— TASK DIRECTIONS —
Each entry below should be given again exactly; the pictures stay out.

— DATASET EXCERPTS —
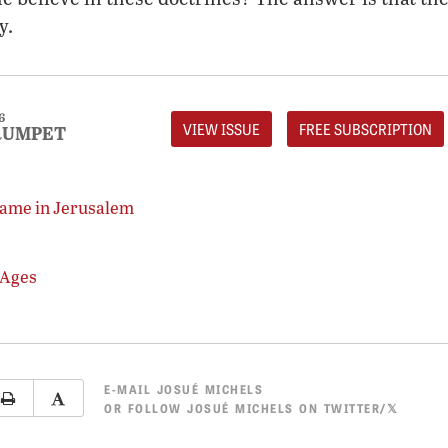
y.
6
VIEW ISSUE
FREE SUBSCRIPTION
RUMPET
game in Jerusalem
 Ages
E-MAIL
JOSUÉ MICHELS
OR
FOLLOW JOSUÉ MICHELS ON TWITTER/𝕏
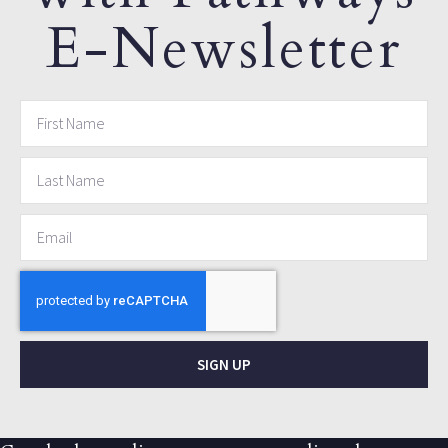
E-Newsletter
SIGN UP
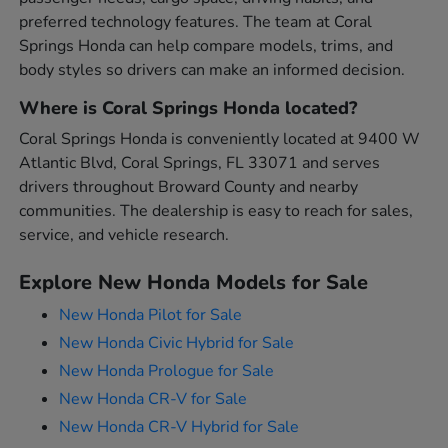
preferred technology features. The team at Coral
Springs Honda can help compare models, trims, and
body styles so drivers can make an informed decision.
Where is Coral Springs Honda located?
Coral Springs Honda is conveniently located at 9400 W
Atlantic Blvd, Coral Springs, FL 33071 and serves
drivers throughout Broward County and nearby
communities. The dealership is easy to reach for sales,
service, and vehicle research.
Explore New Honda Models for Sale
New Honda Pilot for Sale
New Honda Civic Hybrid for Sale
New Honda Prologue for Sale
New Honda CR-V for Sale
New Honda CR-V Hybrid for Sale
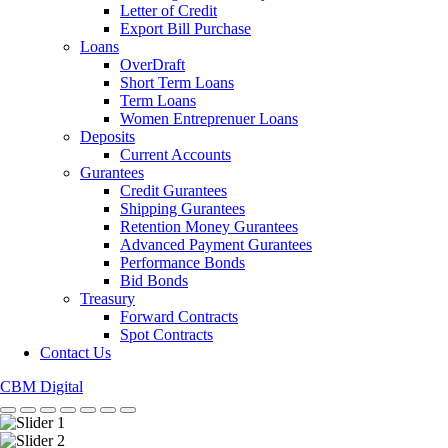
Letter of Credit
Export Bill Purchase
Loans
OverDraft
Short Term Loans
Term Loans
Women Entreprenuer Loans
Deposits
Current Accounts
Gurantees
Credit Gurantees
Shipping Gurantees
Retention Money Gurantees
Advanced Payment Gurantees
Performance Bonds
Bid Bonds
Treasury
Forward Contracts
Spot Contracts
Contact Us
CBM Digital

— REPLY TO THE EXERCISE —
y.
6
VIEW ISSUE
FREE SUBSCRIPTION
RUMPET
game in Jerusalem
 Ages
E-MAIL
JOSUÉ MICHELS
OR
FOLLOW JOSUÉ MICHELS ON TWITTER/𝕏
E-Newsletter
SIGN UP
preferred technology features. The team at Coral
Springs Honda can help compare models, trims, and
body styles so drivers can make an informed decision.
Where is Coral Springs Honda located?
Coral Springs Honda is conveniently located at 9400 W
Atlantic Blvd, Coral Springs, FL 33071 and serves
drivers throughout Broward County and nearby
communities. The dealership is easy to reach for sales,
service, and vehicle research.
Explore New Honda Models for Sale
New Honda Pilot for Sale
New Honda Civic Hybrid for Sale
New Honda Prologue for Sale
New Honda CR-V for Sale
New Honda CR-V Hybrid for Sale
Letter of Credit
Export Bill Purchase
Loans
OverDraft
Short Term Loans
Term Loans
Women Entreprenuer Loans
Deposits
Current Accounts
Gurantees
Credit Gurantees
Shipping Gurantees
Retention Money Gurantees
Advanced Payment Gurantees
Performance Bonds
Bid Bonds
Treasury
Forward Contracts
Spot Contracts
Contact Us
CBM Digital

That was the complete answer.